熱くて、息が苦しくて、必死に助けを求めた。

両親の姿は見えない。

逃げようにも足が動かない。

自分は死ぬんだ。

そう思った時、誰かに抱きかかえられた。

そのまま、火から離れていき、助かった。

「大丈夫?」

そう言いながら青年は微笑んだ。


朝起きると、身体中が筋肉痛で起き上がるのに苦労した。

昨日は先生に死ぬ程特訓されて、怪我も多い。

痛む身体に鞭を打ち着替えて部屋を出た。

「時雨君、おはよう。よく寝れたかい?」

「あぁ、あんたのお陰でぐっすりだったよ」

皮肉を込めて言ってやると、

そりゃ良かったね。
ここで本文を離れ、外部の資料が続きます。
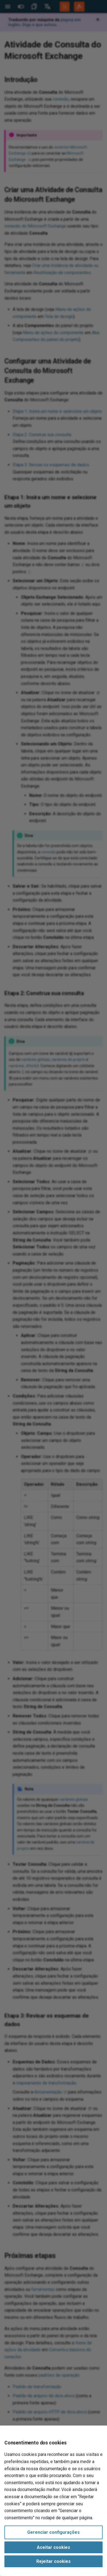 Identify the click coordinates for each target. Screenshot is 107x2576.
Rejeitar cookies (53, 2561)
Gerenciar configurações (53, 2532)
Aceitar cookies (53, 2547) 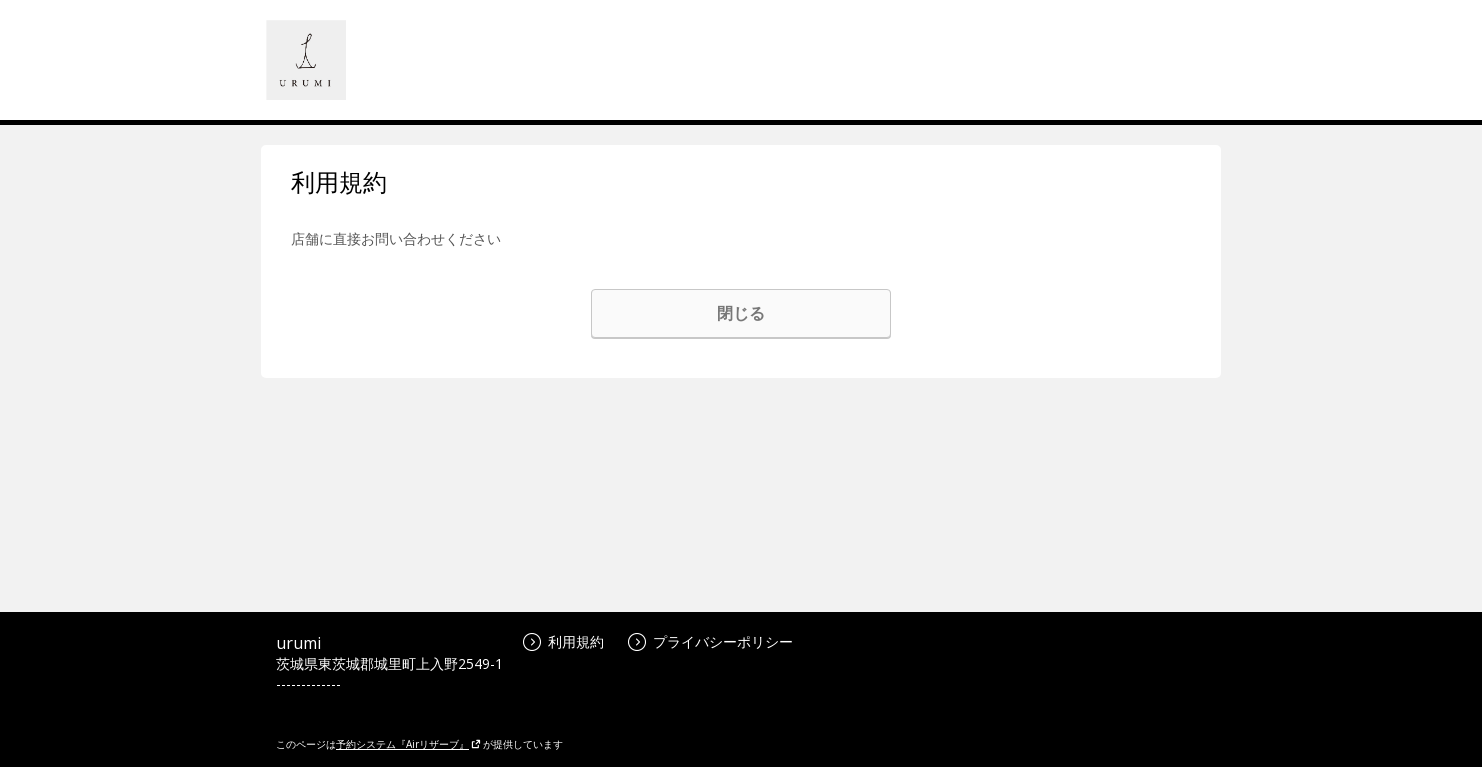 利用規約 (563, 641)
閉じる (741, 313)
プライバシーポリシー (710, 641)
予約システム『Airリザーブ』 (408, 744)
と笑いながら返された。

相変わらず適当な人だ。

「嫌な夢を見た」

「へぇ、どんな夢?」

「事故にあった時の夢だ」

実際に記憶があるわけではない。

だから本当にあんな感じだったのかは分からないが

なんとなくあんな感じだったのだろうなとは想像がつく。

「一緒に事故に遭ったのかい?

よく生きていたね」

「あぁ、夢の中では誰かに助けてもらった」

実際は消防隊員とかに助けてもらったのだと思うが

夢の中では黒髪の青年だった。

まぁ、所詮夢だもんな。

「そういえば、腕に火傷の痕があったが、それはどうしたんだ?」

「見られてたのかぁ。恥ずかしいなぁ、見えないように長袖着てたのに。

昔、ちょっと色々あってね。大したことじゃないんだ」

「あぁ、なるほどな」

多分特殊部隊関係だろうな。

この人本当に世渡り失敗してるよな。

「あれ、時雨君は火傷痕残らなかったの?」

「まだ小さかったからな、新陳代謝のお陰か全然残らなかった」

「若いっていいねぇ」

若いというより幼いだろう。

先生だって若いに分類される年齢だっただろうに。

年齢知らないけど。

「僕なんかもう四捨五入したら三十路だもんなぁ」

「微妙な表現するなよ」

別に年齢なんてどうでもいいけど。

「そんな事より時雨君、今日は水曜日だよ」

一瞬、だから?と思ったが、そうか、谷口が来るのか。

今日は賑やかな一日になるだろうな。